I use the Michelin sites book - all sites are inspected, rather than having entries paid for; also back it up with the caravan club book, and use the aires book for aires & parking places.
As for finding sites in August, If you've got kids in tow it may be best to book somewhere to start with & then have a scout around. If just 2 of you, you should be able to find sites away from the main beach resorts.


----------



## 88792 (May 9, 2005)

Hi, I agree with tony23, le guide lists every campsite in france, split up into departments. Easy to use & understand even if you don't speak french. Haven't used anything else for years . Even gives web addresses so you can have an in depth look at any sites you fancy. Personnally we don't book these days, would only do it if travelling with children & wanted to use a site with all the bells & whistles.


----------



## eddieo (May 1, 2005)

I use both "Alan Rogers" - both books and website also "Michelin camping guide" in french but easy to follow. I also carry guide to Aires. 
these 3 are more then enough to give a good selection of quality sites. If visiting popular areas in August you need to book well in advance to secure a pitch.


----------



## 96109 (Aug 23, 2005)

I have 2 books in the van. 'Alan Rogers' and a European guide that I bought from Lidl last year. 
I have been to France in the last two years and I've never pre-booked. Both years we have travelled July and August. I think the secret is to start looking for a site around 4pm. We done this in the Cote D'Azur last year and got our first choice each day.

Happy travels.

Dec.


----------



## eddieo (May 1, 2005)

I have travelled extensively in Europe and as my wife works in education we always have to go high season. I would say you are very lucky to get your first choice at height of season. Before children and when they were young we did like wise and always found reasonable accommodation – for this Michelin guide is indispensable. But now children are older and have certain standards and requirements which I ignore at my peril (they can make MY holiday an absolute misery if they choose to!) 
Basically if they are happy so am I – I have found that most popular sites in all areas are booked very early in the year


----------



## Wanderwagon3 (May 27, 2005)

*As topic*

Good Evening Helen,

After going to France since 1969,staying on over 300 campsites by tent, caravans, and campervans, and towards 80 aires I have to say I agree with "Tony23" . The FFCC for sites is, IMHO , the best and most comprehensive. The Etapes guide is good for Aires.
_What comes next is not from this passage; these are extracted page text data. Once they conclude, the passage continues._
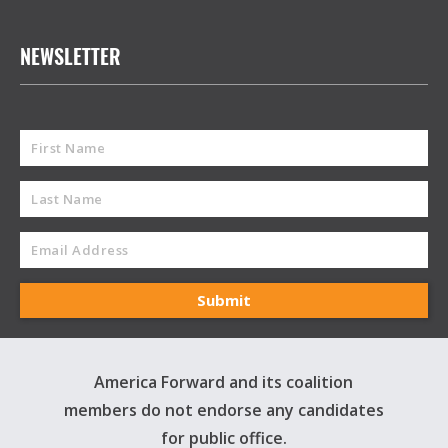
NEWSLETTER
America Forward and its coalition
members do not endorse any candidates
for public office.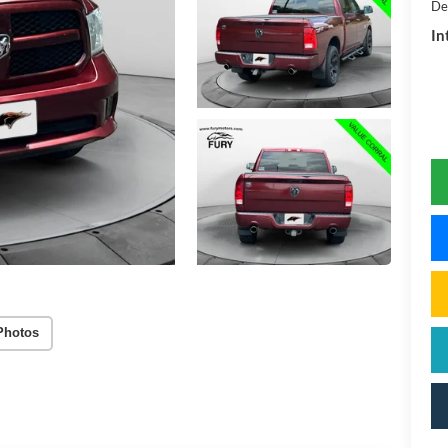
De
In
Photos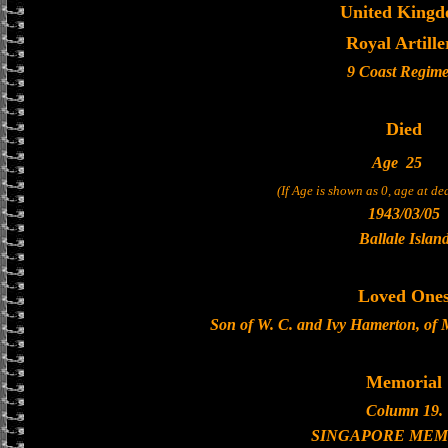
United King
Royal Artille
9 Coast Regime
Died
Age
25
(If Age is shown as 0, age at d
1943/03/05
Ballale Islan
Loved One
Son of W. C. and Ivy Hamerton, of 
Memorial
Column 19.
SINGAPORE MEM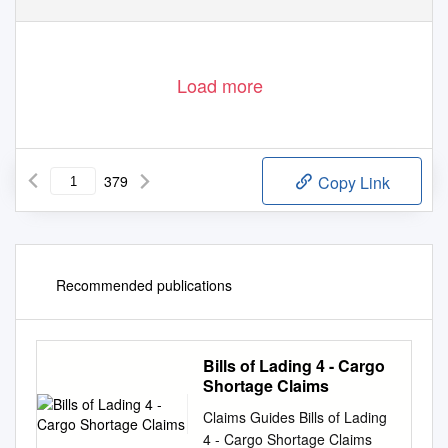
Load more
379
Copy Link
Recommended publications
Bills of Lading 4 - Cargo
Shortage Claims
Claims Guides Bills of Lading
4 - Cargo Shortage Claims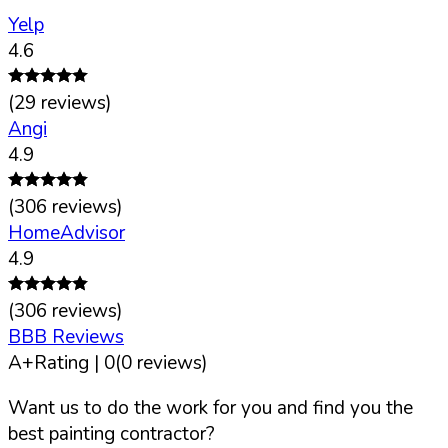
Yelp
4.6
(
29
reviews)
Angi
4.9
(
306
reviews)
HomeAdvisor
4.9
(
306
reviews)
BBB Reviews
A+
Rating |
0
(
0
reviews)
Want us to do the work for you and find you the
best painting contractor?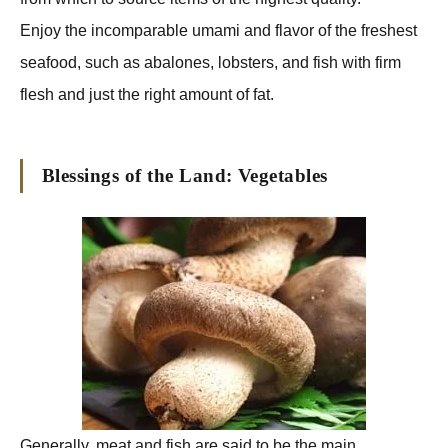
Enjoy the incomparable umami and flavor of the freshest
seafood, such as abalones, lobsters, and fish with firm
flesh and just the right amount of fat.
Blessings of the Land: Vegetables
Generally, meat and fish are said to be the main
Also the CClub Europe 1 is useful as is Guide National des Aires de services Camping Cars.

The French 3 books can be Ordered now from amazon.fr and you will get them as soon as the 2006 editions are printed in March. I have read that it pays to order in good time as bookshops tend to run out. They are (what isn't) cheaper in F than here.

Now the burning question, to book or not to book!

We have never booked in advance except on club organised rallies, twice.

August is busy. But with careful planning and common sense you should be OK.

Do not expect to bowl up to a delightful beach side site at 1700 and expect an emplacement (pitch) it is unlikely to happen!

I assume you are prepared to use both Aires and Campsites.

Get up in the morning and be underway by 0900......check the area where, at speed made good of about 35 mph , you shoud be at say 1400. Sort out the location of sites , aires and campsites, within a radius of about 10 miles. This can be done at coffee break, rechecked at lunch break. At about 1300 onwards have a look at your preselected site as they come up.

Something like this method should see you safely installed for a pleaseant evening. Unless we know the site or area we only book in for one night with the option to extend. This is not always possible at weekends..I'm sure you will get the hang of it. Let's face it you can move on tomorrow if you want.

If you look in European Motorhome Trips you will see about 3 of ours with quite a few of them beinig in ,or partly in France.

Hope this helps

Ken.............with Wanderwagon3


----------



## 95492 (Jun 20, 2005)

Thanks, everyone has been very helpful. I shall get le guide etc., forthwith. 
Good strategy there, Ken - we'll try it.
And Eddieo - I know what you mean about fussy offspring. if you read one of my last posts Stroppy Teenager Ruined My Holiday - you will know why I asked for advice. 
Helen.


----------